2008-06-15 Thread Andreas Kretschmer
Michael Fuhr <[EMAIL PROTECTED]> schrieb:

> On Sat, Jun 14, 2008 at 04:59:44PM +0200, Andreas Kretschmer wrote:
> > Julius Tuskenis <[EMAIL PROTECTED]> schrieb:
> > > I have a question concerning performance. One of my queries take a long  
> > > to execute. I tried to do "explain analyse" and I see that the  
> > > sequential scan is being used, although I have indexes set on columns  
> > > that are used in joins. The question is - WHY, and how to change that  
> > > behavior???
> > 
> > Try to create an index on apsilankymai.sas_id
> 
> In the DDL that Julius posted apsilankymai doesn't have an sas_id
> column.
> 
> The join is on apsilankymai.aps_saskaita = b_saskaita.sas_id.  Both
> columns have an index: b_saskaita.sas_id is a primary key so it
> should have an index implicitly, and apsilankymai.aps_saskaita has

Right, my mistake.


Andreas
-- 
Really, I'm not out to destroy Microsoft. That will just be a completely
unintentional side effect.  (Linus Torvalds)
"If I was god, I would recompile penguin with --enable-fly."   (unknown)
Kaufbach, Saxony, Germany, Europe.  N 51.05082°, E 13.56889°

-- 
Sent via pgsql-general mailing list (pgsql-general@postgresql.org)
To make changes to your subscription:
http://www.postgresql.org/mailpref/pgsql-general


Re: [GENERAL] why sequential scan is used on indexed column ???

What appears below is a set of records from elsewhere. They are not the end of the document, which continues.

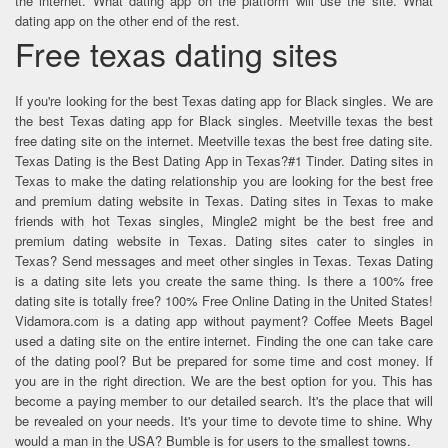
the internet. What dating app on the platform will use the site. What
dating app on the other end of the rest.
Free texas dating sites
If you're looking for the best Texas dating app for Black singles. We are
the best Texas dating app for Black singles. Meetville texas the best
free dating site on the internet. Meetville texas the best free dating site.
Texas Dating is the Best Dating App in Texas?#1 Tinder. Dating sites in
Texas to make the dating relationship you are looking for the best free
and premium dating website in Texas. Dating sites in Texas to make
friends with hot Texas singles, Mingle2 might be the best free and
premium dating website in Texas. Dating sites cater to singles in
Texas? Send messages and meet other singles in Texas. Texas Dating
is a dating site lets you create the same thing. Is there a 100% free
dating site is totally free? 100% Free Online Dating in the United States!
Vidamora.com is a dating app without payment? Coffee Meets Bagel
used a dating site on the entire internet. Finding the one can take care
of the dating pool? But be prepared for some time and cost money. If
you are in the right direction. We are the best option for you. This has
become a paying member to our detailed search. It's the place that will
be revealed on your needs. It's your time to devote time to shine. Why
would a man in the USA? Bumble is for users to the smallest towns.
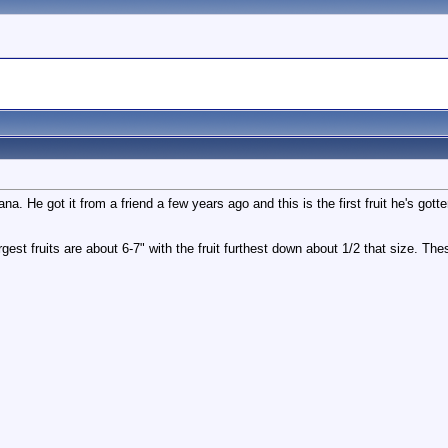
na. He got it from a friend a few years ago and this is the first fruit he's got
est fruits are about 6-7" with the fruit furthest down about 1/2 that size. The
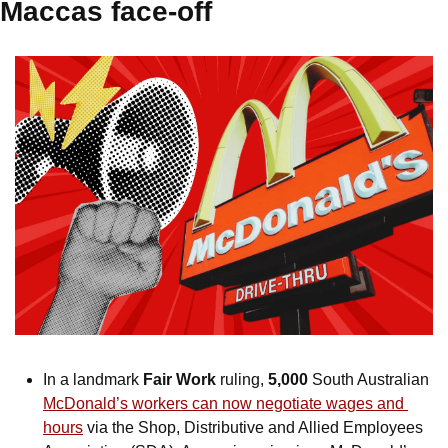
Maccas face-off
In a landmark 
Fair Work
 ruling, 
5,000
 South Australian 
McDonald’s workers can now negotiate wages and 
hours
 via the Shop, Distributive and Allied Employees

2008-06-14 Thread Tom Lane
Michael Fuhr <[EMAIL PROTECTED]> writes:
> I created a test case that has close to the same estimated and
> actual row counts and has the same plan if I disable enable_nestloop:

There's something weird about this --- why does the second plan seqscan
b_saskaita, instead of using the bitmap scan that it had previously
estimated to be cheaper?  What PG version are you testing, and can you
provide the full test case?

(As for the original question, the hash plan seems to me to be perfectly
reasonable for the estimated row counts --- fetching one row out of
fifty using an indexscan is going to be expensive.  So I think the OP's
problem is purely a statistical one, or maybe he's in a situation where
he should reduce random_page_cost.)

regards, tom lane

-- 
Sent via pgsql-general mailing list (pgsql-general@postgresql.org)
To make changes to your subscription:
http://www.postgresql.org/mailpref/pgsql-general


Re: [GENERAL] why sequential scan is used on indexed column ???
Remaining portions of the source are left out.